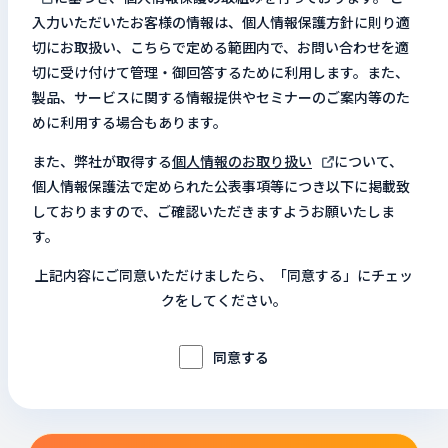
入力いただいたお客様の情報は、個人情報保護方針に則り適
切にお取扱い、こちらで定める範囲内で、お問い合わせを適
切に受け付けて管理・御回答するために利用します。また、
製品、サービスに関する情報提供やセミナーのご案内等のた
めに利用する場合もあります。
また、弊社が取得する
個人情報のお取り扱い
について、
個人情報保護法で定められた公表事項等につき以下に掲載致
しておりますので、ご確認いただきますようお願いたしま
す。
上記内容にご同意いただけましたら、「同意する」にチェッ
クをしてください。
同意する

•••

» EXERCISE DESCRIPTION:
Please set down each line of the listing above word for word, skipping any pictures.

» ANSWER BELOW:
入力いただいたお客様の情報は、個人情報保護方針に則り適
切にお取扱い、こちらで定める範囲内で、お問い合わせを適
切に受け付けて管理・御回答するために利用します。また、
製品、サービスに関する情報提供やセミナーのご案内等のた
めに利用する場合もあります。
また、弊社が取得する
個人情報のお取り扱い
について、
個人情報保護法で定められた公表事項等につき以下に掲載致
しておりますので、ご確認いただきますようお願いたしま
す。
上記内容にご同意いただけましたら、「同意する」にチェッ
クをしてください。
同意する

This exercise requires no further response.